Los Angeles Mayor Karen Bass Focuses on Homeless Camps in First Year

When Karen Bass took office as Los Angeles mayor with a mandate to tackle homelessness, Venice Beach was at the top of her agenda.

By late 2022, more than 100 people were living there in wall-to-wall tents alongside seven-figure bungalows, a shop selling $180 linen pillowcases and the Gold’s Gym that Arnold Schwarzenegger made famous.

On a recent morning in the neighborhood, however, dog walkers navigated the wide sidewalks with little trouble, and there wasn’t a tent in sight.

This is what Ms. Bass and her allies say is progress. More than a year into her term, the sidewalks and parks in Los Angeles are, on the whole, cleaner. But momentum in the nation’s second most populous city is fragile.

Inside Safe, the mayor’s flagship program providing motel rooms for homeless residents who leave encampments, is too costly to sustain as the city faces budget problems. The people staying in motels say their lives are in limbo until they get permanent housing. And every day, more Angelenos become homeless and new encampments form.

The mayor is operating on the borrowed patience of her constituents. Some homeowners say that Ms. Bass isn’t moving fast enough. And progressive activists have accused her of focusing more on the aesthetics of clearing tents than moving people into permanent housing.

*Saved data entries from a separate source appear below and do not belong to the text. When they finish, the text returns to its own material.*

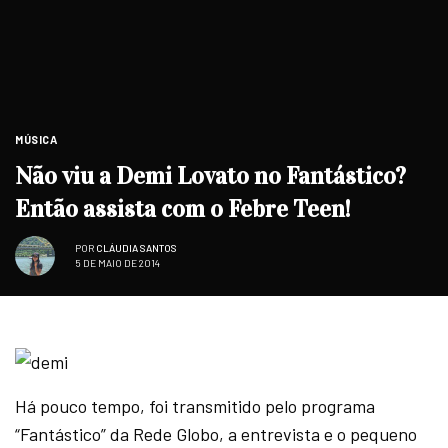
MÚSICA
Não viu a Demi Lovato no Fantástico?
Então assista com o Febre Teen!
POR
CLÁUDIA SANTOS
5 DE MAIO DE 2014
Há pouco tempo, foi transmitido pelo programa
“Fantástico” da Rede Globo, a entrevista e o pequeno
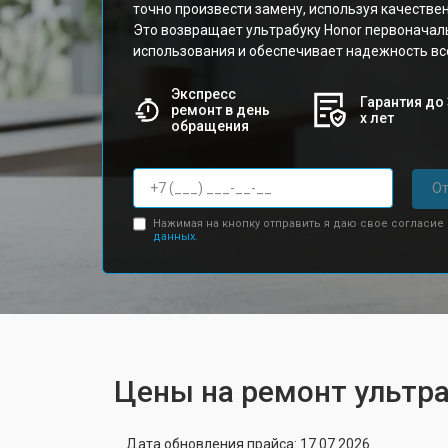
точно произвести замену, используя качестве
Это возвращает ультрабуку Honor первонача
использования и обеспечивает надежность вс
Экспресс
Гарантия до 
ремонт в день
х лет
обращения
От
Нажимая на кнопку отправить я даю свое согласие
данных.
Цены на ремонт ультра
Дата обновления прайса: 17.07.2026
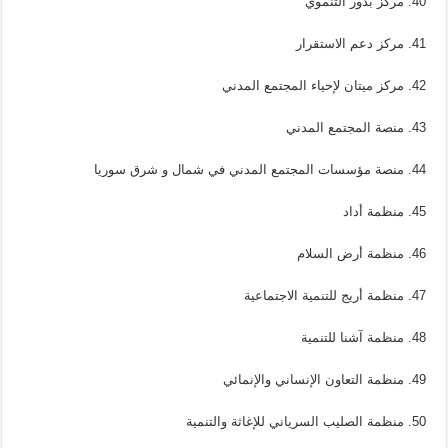
40. مركز بذور التنموي
41. مركز دعم الاستقرار
42. مركز ميتان لإحياء المجتمع المدني
43. منصة المجتمع المدني
44. منصة مؤسسات المجتمع المدني في شمال و شرق سوريا
45. منظمة أداد
46. منظمة أرض السلام
47. منظمة أريج للتنمية الاجتماعية
48. منظمة آشنا للتنمية
49. منظمة التعاون الإنساني والإنمائي
50. منظمة الصليب السرياني للإغاثة والتنمية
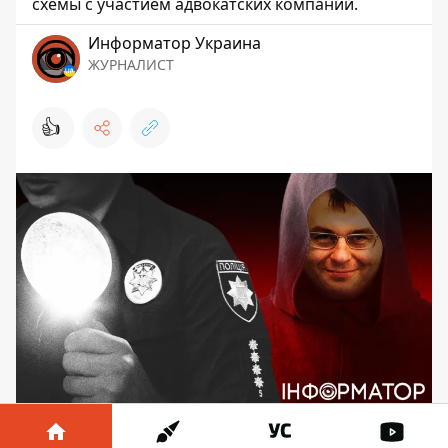
схемы с участием адвокатских компаний.
Информатор Украина
ЖУРНАЛИСТ
👍
Бизнес в Украине страдает от давления
налоговиков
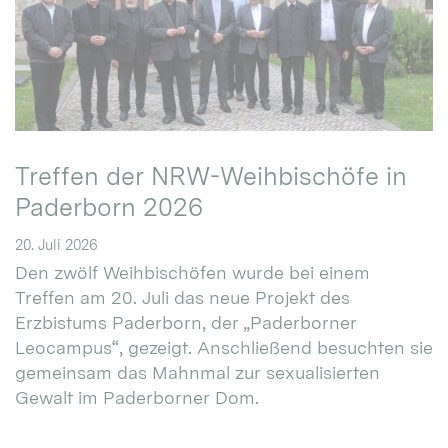
Treffen der NRW-Weihbischöfe in
Paderborn 2026
20. Juli 2026
Den zwölf Weihbischöfen wurde bei einem
Treffen am 20. Juli das neue Projekt des
Erzbistums Paderborn, der „Paderborner
Leocampus“, gezeigt. Anschließend besuchten sie
gemeinsam das Mahnmal zur sexualisierten
Gewalt im Paderborner Dom.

When she decided to run for mayor, Ms. Bass, 70, was a six-term Democratic congresswoman who found success in Washington. She was also a former social worker and physician assistant who felt tensions rising in her hometown in a way that was unsettlingly familiar.

In the 1990s, Ms. Bass said, voters blamed people struggling with addiction for soaring crime rates. That led to tougher criminal penalties for drug offenses, which fueled a rise in incarceration. In recent years, she saw a similar sentiment taking root toward people living on the street.

“As I went around the city for a year and a half campaigning, it became crystal clear to me that the most important issue around homelessness was encampments,” she said in a recent interview. “I could build all the housing in the world, but as long as there were tents, people would not believe anything had happened.”

In November 2022, Ms. Bass won the mayor’s race by nearly 10 points over Rick Caruso, a wealthy developer who had proposed moving people off the streets — by arrest if necessary — and relocating them to large, emergency tents. When she took office a month later, she immediately declared a city emergency on homelessness to give herself greater flexibility.

Ms. Bass soon after launched Inside Safe, aimed at eliminating the most visible encampments that had long frustrated neighbors.

In the past, when outreach workers offered shelter, they would first put homeless people on a list and prioritized them, in essence, by how likely they were to die on the street. It would then take weeks, sometimes months, to find an available bed — plenty of time to lose contact.

Miguel Santana, a longtime civic leader who was among Ms. Bass’s advisers, said that Inside Safe was premised on the idea that it was a problem “to use the street as a waiting room.”

In the mayor’s first year, outreach workers fanned out to some 35 encampments in the city. They approached residents collectively at each site and talked to them about moving inside. As much as possible, residents from one encampment were kept together at the same motel near the neighborhood they were familiar with. That helped to ensure that communities forged on the street could stay together.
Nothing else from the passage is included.